Pédocriminalité : Quand les internautes s'en mêlent et tendent des pièges en ligne

Ils se définissent comme des « intercepteurs de prédateurs sexuels ». Chaque soir en rentrant du travail, des groupes d’initiative citoyenne commencent une deuxième journée sur les réseaux sociaux, où ils se font passer individuellement pour des enfants de moins de 15 ans. Le but ? Mettre les pédocriminels présumés dans le viseur des autorités.

« Lorsque j’ai créé mon premier profil d’enfant en 2019, je ne savais pas à quoi m’attendre » raconte sous pseudo Steven Moore au téléphone. « Je l’ai fait parce qu’une maman inquiète m’avait alerté sur les messages que recevait sa fille et que je ne pouvais plus me contenter d’être spectateur de l’horreur ». Trente minutes passent et la fictive « Alicia, 12 ans, passionnée d’équitation » reçoit un premier message. Au bout d’une heure ou deux, une dizaine de prédateurs pensent être entrés en contact avec l’enfant virtuel. Armé de captures d’écran, le père de famille se rend finalement au rendez-vous fixé par l’un deux, un retraité de 65 ans convaincu d’y retrouver la jeune fille de 12 ans. Largement diffusée, cette rencontre « surprise » à La Réunion, permettra l’interpellation puis la condamnation de l’homme piégé. Elle encouragera surtout la création du collectif « Team Moore » – inspiré de groupes anglo-saxons – qui représente aujourd’hui une cinquantaine de bénévoles et de nombreuses équipes autonomes, opérant anonymement depuis la France, l’Ile de la Réunion, l’Ile Maurice, la Belgique, la Suisse et le Canada. À son image, d’autres groupes – tels que « Les enfants d’Argus » ou la « Team Eunomie » – se sont progressivement constitués pour protéger les enfants du spectre pédocriminel (à préférer au terme « pédophile », qui induit une notion d’amour) présent sur internet.

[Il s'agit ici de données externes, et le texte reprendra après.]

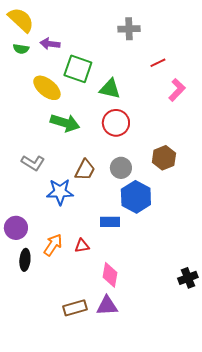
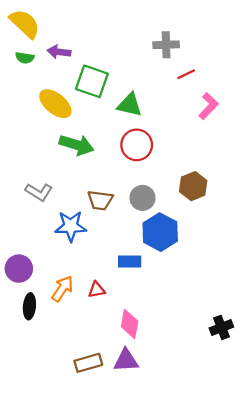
gray cross: (129, 29) -> (166, 45), moved
brown trapezoid: (85, 170) -> (100, 200), turned 70

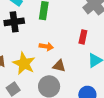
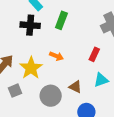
brown triangle: (59, 66) -> (75, 87), moved

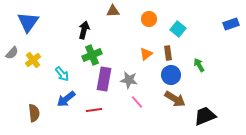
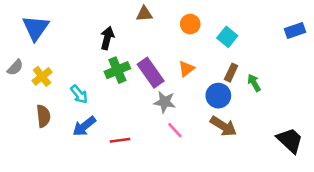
brown rectangle: (168, 53) -> (231, 73), moved, turned 32
purple rectangle: (104, 79) -> (151, 73), moved, turned -45
brown semicircle: (34, 113) -> (43, 116), moved
black trapezoid: (205, 116) -> (290, 140), moved, turned 65

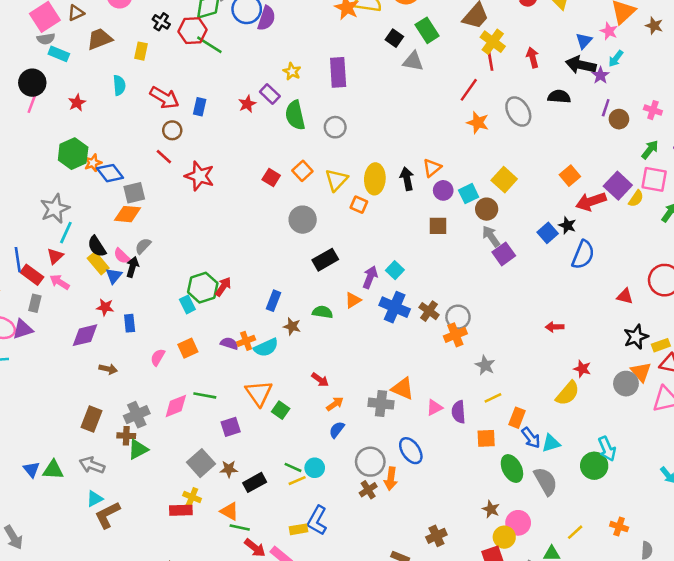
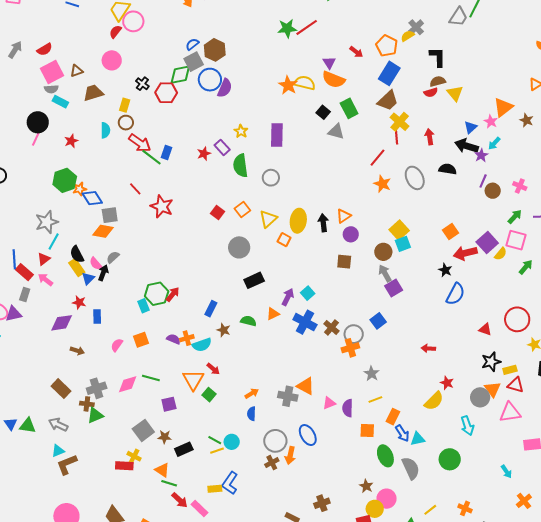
green line: (209, 45) -> (152, 157), moved
brown circle: (172, 130) -> (126, 123), moved
cyan square: (469, 194) -> (403, 244), moved
blue square: (548, 233) -> (378, 321), moved
red arrow: (320, 380) -> (213, 369), moved
brown rectangle: (92, 419) -> (61, 389), turned -72
blue semicircle: (337, 430) -> (251, 414), turned -40
cyan arrow: (607, 449) -> (467, 426), moved

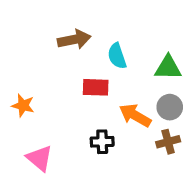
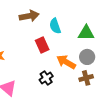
red rectangle: (96, 87) -> (42, 45), turned 63
black cross: (102, 142) -> (46, 78), turned -32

Menace pédocriminelle : quand les internautes s’en mêlent

Disséminés sur la toile, ces citoyens de l’ombre se veulent « le filet de protection des enfants », de plus en plus nombreux sur les réseaux sociaux, dont ils contournent l’âge minimum de 13 ans à l’inscription. Sans surprise, depuis le confinement, les plateformes – terrain privilégié des prédateurs sexuels – ont observé une explosion du contenu pédopornographique et de prise de contacts avec les mineurs. Face à l’ampleur de la menace et le manque d’effectifs pour la contrer (ils ne seraient que 14 cyber-patrouilleurs habilités en France), des parents inquiets se décident à agir eux-mêmes. Sur Facebook, ils créés des profils d’enfants – entre 8 et 15 ans – à partir de leurs photos personnelles, likent des pages de chanteurs ou d’animaux pour appuyer le réalisme… puis attendent. Car en plus de veiller à ne pas usurper d’identité, les membres du collectif ne doivent pas provoquer l’infraction en engageant la conversation. Cette dernière ne tarde pourtant jamais à s’ouvrir, comme le prouvent les 700 demandes d’amis que comptabilisent certains profils d’enfants, un mois seulement après leur mise en ligne.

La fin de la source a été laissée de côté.